The majority of tumor cells use either clathrin- or caveolin-mediated cellular endocytosis as their primary endocytosis mechanism. Other cell types have different operational endocytosis processes, and changes in the extracellular environment have an impact on these routes
[81]. Since most nanostructures tend to cluster or agglomerate in biological fluids, resulting in changes in size, it is crucial to understand how the targeted cell interacts with its environment while developing nanostructures
[81].
Molecules ≤ 60 nm can undergo caveolin-mediated endocytosis, which uses lipid rafts to form specialized vesicles following entrapment
[82]. Nanorods-shaped micellar nanostructures are more likely to undergo this type of endocytosis than nanospheres, which are often taken up by clathrin
[83]. Clathrin-mediated endocytosis relies on receptor-mediated, hydrophobic or electrostatic contacts between nanostructures and the cell membrane in regions of clathrin expression
[82][84]. It is the most frequent method for nanostructures uptake in non-specialized mammalian cells.

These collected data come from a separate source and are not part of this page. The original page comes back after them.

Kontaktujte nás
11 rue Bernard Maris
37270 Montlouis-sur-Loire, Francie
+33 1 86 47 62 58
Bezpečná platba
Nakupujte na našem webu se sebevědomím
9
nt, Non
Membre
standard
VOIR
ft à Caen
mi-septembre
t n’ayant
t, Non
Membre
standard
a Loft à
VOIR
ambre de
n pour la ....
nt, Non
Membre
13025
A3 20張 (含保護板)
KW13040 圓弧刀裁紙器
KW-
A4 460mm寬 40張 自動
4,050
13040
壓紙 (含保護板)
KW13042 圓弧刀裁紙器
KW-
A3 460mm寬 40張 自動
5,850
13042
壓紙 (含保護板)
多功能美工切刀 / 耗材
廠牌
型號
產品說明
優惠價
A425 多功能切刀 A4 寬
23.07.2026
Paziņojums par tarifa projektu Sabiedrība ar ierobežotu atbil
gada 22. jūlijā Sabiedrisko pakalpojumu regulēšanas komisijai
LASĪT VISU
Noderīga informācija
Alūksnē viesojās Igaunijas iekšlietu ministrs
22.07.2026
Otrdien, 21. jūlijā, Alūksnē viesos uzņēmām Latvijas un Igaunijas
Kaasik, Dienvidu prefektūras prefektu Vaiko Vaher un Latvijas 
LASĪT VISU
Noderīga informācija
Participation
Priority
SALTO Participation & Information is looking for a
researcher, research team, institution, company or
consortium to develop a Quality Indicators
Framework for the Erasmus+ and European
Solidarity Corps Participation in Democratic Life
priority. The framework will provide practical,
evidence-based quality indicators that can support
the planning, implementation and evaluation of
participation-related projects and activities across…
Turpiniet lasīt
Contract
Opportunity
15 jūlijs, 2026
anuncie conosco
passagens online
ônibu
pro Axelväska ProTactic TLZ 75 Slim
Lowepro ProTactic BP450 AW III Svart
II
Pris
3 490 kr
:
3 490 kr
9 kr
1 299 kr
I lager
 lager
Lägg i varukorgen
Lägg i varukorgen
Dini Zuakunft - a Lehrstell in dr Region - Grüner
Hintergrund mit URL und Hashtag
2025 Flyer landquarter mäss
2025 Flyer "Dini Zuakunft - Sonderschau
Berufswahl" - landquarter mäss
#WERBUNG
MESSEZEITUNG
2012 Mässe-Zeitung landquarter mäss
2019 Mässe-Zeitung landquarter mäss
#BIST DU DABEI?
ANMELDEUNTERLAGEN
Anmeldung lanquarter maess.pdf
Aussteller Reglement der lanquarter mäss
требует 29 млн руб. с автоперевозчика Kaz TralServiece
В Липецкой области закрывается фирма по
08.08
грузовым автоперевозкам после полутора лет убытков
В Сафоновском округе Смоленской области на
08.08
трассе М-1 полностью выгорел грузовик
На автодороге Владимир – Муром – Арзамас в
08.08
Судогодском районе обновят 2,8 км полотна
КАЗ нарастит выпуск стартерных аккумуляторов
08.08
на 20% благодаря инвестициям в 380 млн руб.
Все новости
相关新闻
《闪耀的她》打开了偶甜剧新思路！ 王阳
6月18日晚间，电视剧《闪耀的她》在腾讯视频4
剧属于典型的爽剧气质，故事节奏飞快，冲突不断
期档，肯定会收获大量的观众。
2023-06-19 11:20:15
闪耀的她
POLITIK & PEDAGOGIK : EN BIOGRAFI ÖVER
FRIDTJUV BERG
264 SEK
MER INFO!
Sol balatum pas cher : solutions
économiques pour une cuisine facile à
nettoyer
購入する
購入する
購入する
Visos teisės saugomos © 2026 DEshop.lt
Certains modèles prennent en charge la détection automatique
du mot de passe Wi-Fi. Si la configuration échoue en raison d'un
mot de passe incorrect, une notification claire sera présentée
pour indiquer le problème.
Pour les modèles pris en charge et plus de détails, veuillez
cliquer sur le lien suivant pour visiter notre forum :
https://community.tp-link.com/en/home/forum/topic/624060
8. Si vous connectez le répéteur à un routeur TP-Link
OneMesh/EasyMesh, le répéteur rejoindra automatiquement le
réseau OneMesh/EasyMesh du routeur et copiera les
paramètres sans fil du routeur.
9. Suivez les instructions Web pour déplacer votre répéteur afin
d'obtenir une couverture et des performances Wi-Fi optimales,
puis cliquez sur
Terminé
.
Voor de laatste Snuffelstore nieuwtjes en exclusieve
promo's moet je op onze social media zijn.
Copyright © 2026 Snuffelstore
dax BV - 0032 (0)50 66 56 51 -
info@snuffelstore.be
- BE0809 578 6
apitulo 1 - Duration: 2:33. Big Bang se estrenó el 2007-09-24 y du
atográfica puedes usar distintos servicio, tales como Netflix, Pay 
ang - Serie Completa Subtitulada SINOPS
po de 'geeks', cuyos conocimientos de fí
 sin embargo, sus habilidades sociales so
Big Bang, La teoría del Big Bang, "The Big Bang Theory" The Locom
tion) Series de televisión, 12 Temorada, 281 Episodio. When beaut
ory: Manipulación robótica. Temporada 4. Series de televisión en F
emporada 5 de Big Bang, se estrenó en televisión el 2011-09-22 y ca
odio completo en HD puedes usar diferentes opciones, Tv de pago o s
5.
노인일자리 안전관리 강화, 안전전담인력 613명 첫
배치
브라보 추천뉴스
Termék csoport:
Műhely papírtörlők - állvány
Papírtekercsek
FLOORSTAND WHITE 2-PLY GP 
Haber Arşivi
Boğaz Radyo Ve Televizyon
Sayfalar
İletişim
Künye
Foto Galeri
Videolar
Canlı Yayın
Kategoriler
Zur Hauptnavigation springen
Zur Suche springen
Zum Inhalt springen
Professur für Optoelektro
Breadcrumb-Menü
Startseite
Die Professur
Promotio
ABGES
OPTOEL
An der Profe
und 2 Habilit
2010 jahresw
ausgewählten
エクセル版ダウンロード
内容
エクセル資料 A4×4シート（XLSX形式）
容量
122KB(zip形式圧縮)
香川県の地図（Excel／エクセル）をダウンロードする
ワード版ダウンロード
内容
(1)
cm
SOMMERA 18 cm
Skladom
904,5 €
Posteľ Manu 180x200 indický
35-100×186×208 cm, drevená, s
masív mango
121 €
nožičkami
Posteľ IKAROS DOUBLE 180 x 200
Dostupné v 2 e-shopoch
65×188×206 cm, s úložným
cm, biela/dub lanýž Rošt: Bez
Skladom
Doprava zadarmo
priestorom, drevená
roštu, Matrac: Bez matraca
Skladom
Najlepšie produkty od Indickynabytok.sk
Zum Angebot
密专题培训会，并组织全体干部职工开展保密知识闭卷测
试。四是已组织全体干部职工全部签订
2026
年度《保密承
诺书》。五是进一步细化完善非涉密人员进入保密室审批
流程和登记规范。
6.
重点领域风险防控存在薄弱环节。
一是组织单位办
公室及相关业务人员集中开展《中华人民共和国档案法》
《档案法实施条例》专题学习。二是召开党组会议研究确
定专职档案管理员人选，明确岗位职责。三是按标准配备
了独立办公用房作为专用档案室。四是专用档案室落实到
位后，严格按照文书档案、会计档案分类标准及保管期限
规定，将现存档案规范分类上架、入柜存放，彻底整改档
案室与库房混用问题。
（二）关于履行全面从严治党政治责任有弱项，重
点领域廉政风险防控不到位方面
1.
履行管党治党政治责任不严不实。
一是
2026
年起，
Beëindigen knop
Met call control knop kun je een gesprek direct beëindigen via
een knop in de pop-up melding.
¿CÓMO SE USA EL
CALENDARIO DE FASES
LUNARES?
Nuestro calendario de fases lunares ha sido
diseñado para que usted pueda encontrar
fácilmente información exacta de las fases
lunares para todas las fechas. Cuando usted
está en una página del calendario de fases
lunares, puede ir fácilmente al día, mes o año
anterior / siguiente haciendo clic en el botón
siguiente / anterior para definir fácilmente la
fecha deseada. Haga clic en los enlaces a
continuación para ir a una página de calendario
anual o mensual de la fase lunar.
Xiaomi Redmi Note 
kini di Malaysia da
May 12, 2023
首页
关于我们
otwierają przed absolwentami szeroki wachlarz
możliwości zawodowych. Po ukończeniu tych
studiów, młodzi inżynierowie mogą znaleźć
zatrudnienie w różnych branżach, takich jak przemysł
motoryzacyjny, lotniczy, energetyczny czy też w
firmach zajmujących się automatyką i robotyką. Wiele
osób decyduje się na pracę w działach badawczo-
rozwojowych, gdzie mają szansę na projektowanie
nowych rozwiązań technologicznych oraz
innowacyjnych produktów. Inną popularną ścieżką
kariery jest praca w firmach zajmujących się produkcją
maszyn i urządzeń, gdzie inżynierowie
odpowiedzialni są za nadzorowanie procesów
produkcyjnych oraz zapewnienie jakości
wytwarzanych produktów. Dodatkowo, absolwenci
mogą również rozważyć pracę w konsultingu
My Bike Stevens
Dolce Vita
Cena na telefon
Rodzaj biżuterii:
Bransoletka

The endocytic pathways’ activation is regulated by the nanostructure’s characteristics such as rigidity and size. Although there are some variations in the results, thicker ones are typically more readily ingested, and both experimental and theoretical assessments suggest that the endocytosis of rigid particles takes less energy
[81][85]. Furthermore, too-small (≤30 nm) nanostructures might not be able to drive membrane wrapping sufficiently to initiate endocytic processes
[70]. When particles with a diameter of <50 nm are utilized, excellent cellular absorption and intracellular delivery are reported in numerous studies
[70][86].
There are only a few clear trends regarding the ideal shape and size of nanostructures for the subsequent delivery phase of cell uptake
[70][87]. Nonetheless, certain models and studies suggest that spherical-shaped nanostructures have enhanced uptake over rod-shaped ones in non-phagocytic cells
[70][87], but other studies prove otherwise
[88]. As a result, a variety of parameters, such as the properties of the cell membrane and those of the micellar systems, which also have an impact on the subsequent endocytic process, dictate the method employed for micelles absorption.